> [Material provided]
*-*-*
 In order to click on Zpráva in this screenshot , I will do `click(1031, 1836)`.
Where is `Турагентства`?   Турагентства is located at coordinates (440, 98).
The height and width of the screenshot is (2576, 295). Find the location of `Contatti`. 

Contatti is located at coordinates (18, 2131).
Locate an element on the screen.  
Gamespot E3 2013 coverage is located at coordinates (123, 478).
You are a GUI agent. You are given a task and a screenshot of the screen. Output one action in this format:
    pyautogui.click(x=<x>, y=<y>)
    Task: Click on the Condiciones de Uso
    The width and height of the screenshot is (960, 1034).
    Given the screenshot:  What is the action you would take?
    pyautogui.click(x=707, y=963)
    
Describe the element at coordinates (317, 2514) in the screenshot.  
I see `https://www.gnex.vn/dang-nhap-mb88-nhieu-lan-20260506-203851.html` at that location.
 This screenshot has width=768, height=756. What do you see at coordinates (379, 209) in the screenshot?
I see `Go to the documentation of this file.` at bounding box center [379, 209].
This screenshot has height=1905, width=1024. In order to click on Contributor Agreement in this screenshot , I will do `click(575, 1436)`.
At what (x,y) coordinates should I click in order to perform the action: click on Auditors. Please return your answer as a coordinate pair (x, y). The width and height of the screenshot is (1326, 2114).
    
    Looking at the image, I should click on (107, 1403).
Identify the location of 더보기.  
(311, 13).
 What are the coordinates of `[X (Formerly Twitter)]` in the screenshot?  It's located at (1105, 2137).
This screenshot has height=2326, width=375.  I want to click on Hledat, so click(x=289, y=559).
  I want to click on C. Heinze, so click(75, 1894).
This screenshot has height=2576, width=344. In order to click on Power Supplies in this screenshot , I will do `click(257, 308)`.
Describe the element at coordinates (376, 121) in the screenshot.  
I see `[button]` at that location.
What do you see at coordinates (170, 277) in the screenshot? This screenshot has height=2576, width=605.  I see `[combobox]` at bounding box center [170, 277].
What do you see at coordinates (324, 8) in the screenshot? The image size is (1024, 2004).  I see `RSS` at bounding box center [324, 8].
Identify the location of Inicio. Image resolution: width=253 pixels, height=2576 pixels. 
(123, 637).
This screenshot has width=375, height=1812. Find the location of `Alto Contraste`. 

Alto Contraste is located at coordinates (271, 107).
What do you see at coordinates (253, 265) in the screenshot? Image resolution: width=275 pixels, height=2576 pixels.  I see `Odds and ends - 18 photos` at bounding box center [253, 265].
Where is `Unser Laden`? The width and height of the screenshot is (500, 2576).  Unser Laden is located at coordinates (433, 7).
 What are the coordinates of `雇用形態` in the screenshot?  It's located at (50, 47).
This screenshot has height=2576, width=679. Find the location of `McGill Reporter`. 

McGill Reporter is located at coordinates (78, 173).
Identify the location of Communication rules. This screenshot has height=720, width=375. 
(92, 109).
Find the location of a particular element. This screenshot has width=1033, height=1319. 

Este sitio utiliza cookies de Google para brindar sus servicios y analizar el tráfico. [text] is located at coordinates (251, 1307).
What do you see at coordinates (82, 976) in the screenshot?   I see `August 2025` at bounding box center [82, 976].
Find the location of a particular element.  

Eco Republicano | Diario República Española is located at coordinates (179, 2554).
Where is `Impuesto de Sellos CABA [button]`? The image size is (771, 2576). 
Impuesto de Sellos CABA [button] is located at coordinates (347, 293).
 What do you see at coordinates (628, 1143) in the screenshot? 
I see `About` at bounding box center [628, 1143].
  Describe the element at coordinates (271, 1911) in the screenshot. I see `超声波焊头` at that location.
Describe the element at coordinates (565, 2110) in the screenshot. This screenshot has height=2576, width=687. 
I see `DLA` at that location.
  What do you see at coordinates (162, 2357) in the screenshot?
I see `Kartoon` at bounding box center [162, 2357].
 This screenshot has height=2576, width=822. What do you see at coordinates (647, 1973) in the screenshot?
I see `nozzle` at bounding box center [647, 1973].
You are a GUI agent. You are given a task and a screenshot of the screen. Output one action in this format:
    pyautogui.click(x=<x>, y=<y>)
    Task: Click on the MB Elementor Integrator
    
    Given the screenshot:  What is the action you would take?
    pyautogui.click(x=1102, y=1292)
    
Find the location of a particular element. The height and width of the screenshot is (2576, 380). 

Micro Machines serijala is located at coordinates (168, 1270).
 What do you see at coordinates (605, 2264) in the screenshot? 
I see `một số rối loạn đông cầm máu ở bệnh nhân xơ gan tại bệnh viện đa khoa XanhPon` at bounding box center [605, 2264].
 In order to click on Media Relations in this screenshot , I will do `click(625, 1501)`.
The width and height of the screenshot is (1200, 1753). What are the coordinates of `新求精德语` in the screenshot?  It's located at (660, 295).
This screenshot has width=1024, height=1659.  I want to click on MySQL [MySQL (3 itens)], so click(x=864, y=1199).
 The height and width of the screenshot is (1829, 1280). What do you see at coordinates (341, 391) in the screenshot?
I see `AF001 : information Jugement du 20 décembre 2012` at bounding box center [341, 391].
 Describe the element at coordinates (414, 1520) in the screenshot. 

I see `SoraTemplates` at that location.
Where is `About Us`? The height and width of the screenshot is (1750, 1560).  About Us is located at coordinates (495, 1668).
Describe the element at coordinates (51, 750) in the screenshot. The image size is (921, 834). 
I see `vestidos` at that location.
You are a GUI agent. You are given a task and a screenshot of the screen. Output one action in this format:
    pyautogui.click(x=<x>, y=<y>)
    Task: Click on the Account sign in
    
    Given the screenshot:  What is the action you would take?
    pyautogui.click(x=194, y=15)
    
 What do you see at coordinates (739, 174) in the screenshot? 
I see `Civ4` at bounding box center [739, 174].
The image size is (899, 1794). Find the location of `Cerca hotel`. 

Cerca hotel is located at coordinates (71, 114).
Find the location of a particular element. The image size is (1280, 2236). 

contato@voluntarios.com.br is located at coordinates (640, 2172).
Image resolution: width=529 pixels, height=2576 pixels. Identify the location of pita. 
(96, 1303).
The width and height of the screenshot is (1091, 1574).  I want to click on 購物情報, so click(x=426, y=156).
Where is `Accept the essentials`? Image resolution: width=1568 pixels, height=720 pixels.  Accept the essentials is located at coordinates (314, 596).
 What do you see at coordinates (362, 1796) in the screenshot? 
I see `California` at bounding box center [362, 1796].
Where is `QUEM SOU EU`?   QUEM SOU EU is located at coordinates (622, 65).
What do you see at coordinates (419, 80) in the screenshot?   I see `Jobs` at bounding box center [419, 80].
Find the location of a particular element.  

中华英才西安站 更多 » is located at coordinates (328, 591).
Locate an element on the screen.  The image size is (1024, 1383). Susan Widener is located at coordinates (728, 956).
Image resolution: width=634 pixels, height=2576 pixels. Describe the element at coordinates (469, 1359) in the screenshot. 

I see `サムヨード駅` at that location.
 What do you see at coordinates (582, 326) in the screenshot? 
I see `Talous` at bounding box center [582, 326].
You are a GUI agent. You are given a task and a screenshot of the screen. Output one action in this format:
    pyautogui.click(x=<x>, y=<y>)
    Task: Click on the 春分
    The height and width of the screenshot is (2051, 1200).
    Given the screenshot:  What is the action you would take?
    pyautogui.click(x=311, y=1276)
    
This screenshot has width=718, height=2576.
*-*-*
Your task is to retype the data exactly, with no line missing.

 In order to click on Zpráva in this screenshot , I will do `click(1031, 1836)`.
Where is `Турагентства`?   Турагентства is located at coordinates (440, 98).
The height and width of the screenshot is (2576, 295). Find the location of `Contatti`. 

Contatti is located at coordinates (18, 2131).
Locate an element on the screen.  
Gamespot E3 2013 coverage is located at coordinates (123, 478).
You are a GUI agent. You are given a task and a screenshot of the screen. Output one action in this format:
    pyautogui.click(x=<x>, y=<y>)
    Task: Click on the Condiciones de Uso
    The width and height of the screenshot is (960, 1034).
    Given the screenshot:  What is the action you would take?
    pyautogui.click(x=707, y=963)
    
Describe the element at coordinates (317, 2514) in the screenshot.  
I see `https://www.gnex.vn/dang-nhap-mb88-nhieu-lan-20260506-203851.html` at that location.
 This screenshot has width=768, height=756. What do you see at coordinates (379, 209) in the screenshot?
I see `Go to the documentation of this file.` at bounding box center [379, 209].
This screenshot has height=1905, width=1024. In order to click on Contributor Agreement in this screenshot , I will do `click(575, 1436)`.
At what (x,y) coordinates should I click in order to perform the action: click on Auditors. Please return your answer as a coordinate pair (x, y). The width and height of the screenshot is (1326, 2114).
    
    Looking at the image, I should click on (107, 1403).
Identify the location of 더보기.  
(311, 13).
 What are the coordinates of `[X (Formerly Twitter)]` in the screenshot?  It's located at (1105, 2137).
This screenshot has height=2326, width=375.  I want to click on Hledat, so click(x=289, y=559).
  I want to click on C. Heinze, so click(75, 1894).
This screenshot has height=2576, width=344. In order to click on Power Supplies in this screenshot , I will do `click(257, 308)`.
Describe the element at coordinates (376, 121) in the screenshot.  
I see `[button]` at that location.
What do you see at coordinates (170, 277) in the screenshot? This screenshot has height=2576, width=605.  I see `[combobox]` at bounding box center [170, 277].
What do you see at coordinates (324, 8) in the screenshot? The image size is (1024, 2004).  I see `RSS` at bounding box center [324, 8].
Identify the location of Inicio. Image resolution: width=253 pixels, height=2576 pixels. 
(123, 637).
This screenshot has width=375, height=1812. Find the location of `Alto Contraste`. 

Alto Contraste is located at coordinates (271, 107).
What do you see at coordinates (253, 265) in the screenshot? Image resolution: width=275 pixels, height=2576 pixels.  I see `Odds and ends - 18 photos` at bounding box center [253, 265].
Where is `Unser Laden`? The width and height of the screenshot is (500, 2576).  Unser Laden is located at coordinates (433, 7).
 What are the coordinates of `雇用形態` in the screenshot?  It's located at (50, 47).
This screenshot has height=2576, width=679. Find the location of `McGill Reporter`. 

McGill Reporter is located at coordinates (78, 173).
Identify the location of Communication rules. This screenshot has height=720, width=375. 
(92, 109).
Find the location of a particular element. This screenshot has width=1033, height=1319. 

Este sitio utiliza cookies de Google para brindar sus servicios y analizar el tráfico. [text] is located at coordinates (251, 1307).
What do you see at coordinates (82, 976) in the screenshot?   I see `August 2025` at bounding box center [82, 976].
Find the location of a particular element.  

Eco Republicano | Diario República Española is located at coordinates (179, 2554).
Where is `Impuesto de Sellos CABA [button]`? The image size is (771, 2576). 
Impuesto de Sellos CABA [button] is located at coordinates (347, 293).
 What do you see at coordinates (628, 1143) in the screenshot? 
I see `About` at bounding box center [628, 1143].
  Describe the element at coordinates (271, 1911) in the screenshot. I see `超声波焊头` at that location.
Describe the element at coordinates (565, 2110) in the screenshot. This screenshot has height=2576, width=687. 
I see `DLA` at that location.
  What do you see at coordinates (162, 2357) in the screenshot?
I see `Kartoon` at bounding box center [162, 2357].
 This screenshot has height=2576, width=822. What do you see at coordinates (647, 1973) in the screenshot?
I see `nozzle` at bounding box center [647, 1973].
You are a GUI agent. You are given a task and a screenshot of the screen. Output one action in this format:
    pyautogui.click(x=<x>, y=<y>)
    Task: Click on the MB Elementor Integrator
    
    Given the screenshot:  What is the action you would take?
    pyautogui.click(x=1102, y=1292)
    
Find the location of a particular element. The height and width of the screenshot is (2576, 380). 

Micro Machines serijala is located at coordinates (168, 1270).
 What do you see at coordinates (605, 2264) in the screenshot? 
I see `một số rối loạn đông cầm máu ở bệnh nhân xơ gan tại bệnh viện đa khoa XanhPon` at bounding box center [605, 2264].
 In order to click on Media Relations in this screenshot , I will do `click(625, 1501)`.
The width and height of the screenshot is (1200, 1753). What are the coordinates of `新求精德语` in the screenshot?  It's located at (660, 295).
This screenshot has width=1024, height=1659.  I want to click on MySQL [MySQL (3 itens)], so click(x=864, y=1199).
 The height and width of the screenshot is (1829, 1280). What do you see at coordinates (341, 391) in the screenshot?
I see `AF001 : information Jugement du 20 décembre 2012` at bounding box center [341, 391].
 Describe the element at coordinates (414, 1520) in the screenshot. 

I see `SoraTemplates` at that location.
Where is `About Us`? The height and width of the screenshot is (1750, 1560).  About Us is located at coordinates (495, 1668).
Describe the element at coordinates (51, 750) in the screenshot. The image size is (921, 834). 
I see `vestidos` at that location.
You are a GUI agent. You are given a task and a screenshot of the screen. Output one action in this format:
    pyautogui.click(x=<x>, y=<y>)
    Task: Click on the Account sign in
    
    Given the screenshot:  What is the action you would take?
    pyautogui.click(x=194, y=15)
    
 What do you see at coordinates (739, 174) in the screenshot? 
I see `Civ4` at bounding box center [739, 174].
The image size is (899, 1794). Find the location of `Cerca hotel`. 

Cerca hotel is located at coordinates (71, 114).
Find the location of a particular element. The image size is (1280, 2236). 

contato@voluntarios.com.br is located at coordinates (640, 2172).
Image resolution: width=529 pixels, height=2576 pixels. Identify the location of pita. 
(96, 1303).
The width and height of the screenshot is (1091, 1574).  I want to click on 購物情報, so click(x=426, y=156).
Where is `Accept the essentials`? Image resolution: width=1568 pixels, height=720 pixels.  Accept the essentials is located at coordinates (314, 596).
 What do you see at coordinates (362, 1796) in the screenshot? 
I see `California` at bounding box center [362, 1796].
Where is `QUEM SOU EU`?   QUEM SOU EU is located at coordinates (622, 65).
What do you see at coordinates (419, 80) in the screenshot?   I see `Jobs` at bounding box center [419, 80].
Find the location of a particular element.  

中华英才西安站 更多 » is located at coordinates (328, 591).
Locate an element on the screen.  The image size is (1024, 1383). Susan Widener is located at coordinates (728, 956).
Image resolution: width=634 pixels, height=2576 pixels. Describe the element at coordinates (469, 1359) in the screenshot. 

I see `サムヨード駅` at that location.
 What do you see at coordinates (582, 326) in the screenshot? 
I see `Talous` at bounding box center [582, 326].
You are a GUI agent. You are given a task and a screenshot of the screen. Output one action in this format:
    pyautogui.click(x=<x>, y=<y>)
    Task: Click on the 春分
    The height and width of the screenshot is (2051, 1200).
    Given the screenshot:  What is the action you would take?
    pyautogui.click(x=311, y=1276)
    
This screenshot has width=718, height=2576.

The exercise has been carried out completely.